Transform flow cytometry data using a standard curve function.

This function accepts a list of standard curves (sc_list) and a list of channels to which those standard curves should be applied (sc_channels). to_mef automatically checks whether a standard curve is available for each channel specified in channels, and throws an error otherwise.

This function is intended to be reduced to the following signature:

to_mef_reduced(data, channels)

by using functools.partial once a list of standard curves and their respective channels is available.

Parameters:
data : FCSData or numpy array

NxD flow cytometry data where N is the number of events and D is the number of parameters (aka channels).

channels : int, str, list of int, list of str

Channels on which to perform the transformation. If channels is None, perform transformation in all channels specified on sc_channels.

sc_list : list of functions

Functions implementing the standard curves for each channel in sc_channels.

sc_channels : list of int or list of str, optional

List of channels corresponding to each function in sc_list. If None, use all channels in data.

Returns:
FCSData or numpy array

NxD transformed flow cytometry data.

Raises:
ValueError

If any channel specified in channels is not in sc_channels.

FlowCal.transform.to_rfi(data, channels=None, amplification_type=None, amplifier_gain=None, resolution=None)

Transform flow cytometry data to Relative Fluorescence Units (RFI).
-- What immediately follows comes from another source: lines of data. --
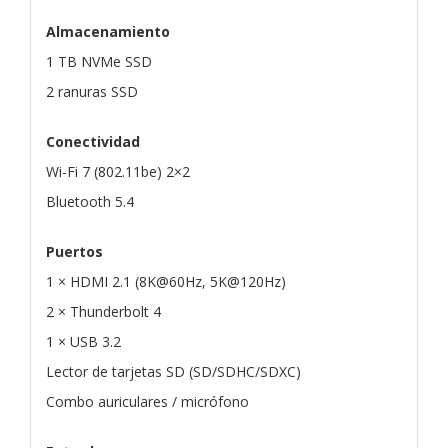
Almacenamiento
1 TB NVMe SSD
2 ranuras SSD
Conectividad
Wi-Fi 7 (802.11be) 2×2
Bluetooth 5.4
Puertos
1 × HDMI 2.1 (8K@60Hz, 5K@120Hz)
2 × Thunderbolt 4
1 × USB 3.2
Lector de tarjetas SD (SD/SDHC/SDXC)
Combo auriculares / micrófono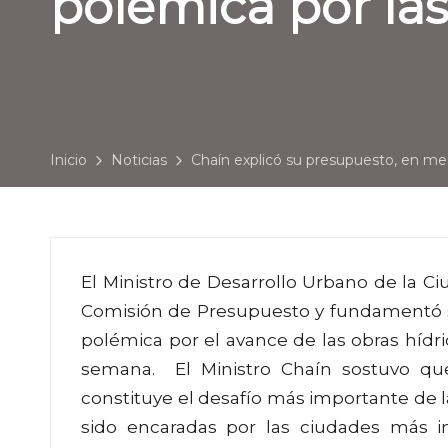
polémica por la
Inicio
Noticias
Chaín explicó su presupuesto, en med
El Ministro de Desarrollo Urbano de la Ci
Comisión de Presupuesto y fundamentó s
polémica por el avance de las obras hídri
semana. El Ministro Chaín sostuvo que
constituye el desafío más importante de 
sido encaradas por las ciudades más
If amplification_type[0] is different from zero, data has been taken using a log amplifier. Therefore, to transform to RFI, the following operation is applied:

y = a[1]*10^(a[0] * (x/r))

Where x and y are the original and transformed data, respectively; a is amplification_type argument, and r is resolution. This will transform flow cytometry data taken with a log amplifier and an ADC of range r to linear RFIs, such that it covers a[0] decades of signal with a minimum value of a[1].

If amplification_type[0]==0, however, a linear amplifier has been used and the following operation is applied instead:

y = x/g

Where g is amplifier_gain. This will transform flow cytometry data taken with a linear amplifier of gain g back to RFIs.

Parameters:
data : FCSData or numpy array

NxD flow cytometry data where N is the number of events and D is the number of parameters (aka channels).

channels : int, str, list of int, list of str, optional

Channels on which to perform the transformation. If channels is None, perform transformation in all channels.

amplification_type : tuple or list of tuple

The amplification type of the specified channel(s). This should be reported as a tuple, in which the first element indicates how many decades the logarithmic amplifier covers, and the second indicates the linear value that corresponds to a channel value of zero. If the first element is zero, the amplification type is linear. This is similar to the $PnE keyword from the FCS standard. If None, take amplification_type from data.amplification_type(channel).

amplifier_gain : float or list of floats, optional

The linear amplifier gain of the specified channel(s). Only used if amplification_type[0]==0 (linear amplifier). If None, take amplifier_gain from data.amplifier_gain(channel). If data does not contain amplifier_gain(), use 1.0.

resolution : int, float, or list of int or float, optional

Maximum range, for each specified channel. Only needed if amplification_type[0]!=0 (log amplifier). If None, take resolution from len(data.domain(channel)).

Returns:
FCSData or numpy array

NxD transformed flow cytometry data.

FlowCal.transform.transform(data, channels, transform_fxn, def_channels=None)

Apply some transformation function to flow cytometry data.

This function is a template transformation function, intended to be used by other specific transformation functions. It performs basic checks on channels and data. It then applies transform_fxn to the specified channels. Finally, it rescales data.range and if necessary.

Parameters:
data : FCSData or numpy array

NxD flow cytometry data where N is the number of events and D is the number of parameters (aka channels).

channels : int, str, list of int, list of str, optional

Channels on which to perform the transformation. If channels is None, use def_channels.

transform_fxn : function

Function that performs the actual transformation.

def_channels : int, str, list of int, list of str, optional

Default set of channels in which to perform the transformation. If def_channels is None, use all channels.

Returns:
data_t : FCSData or numpy array

NxD transformed flow cytometry data.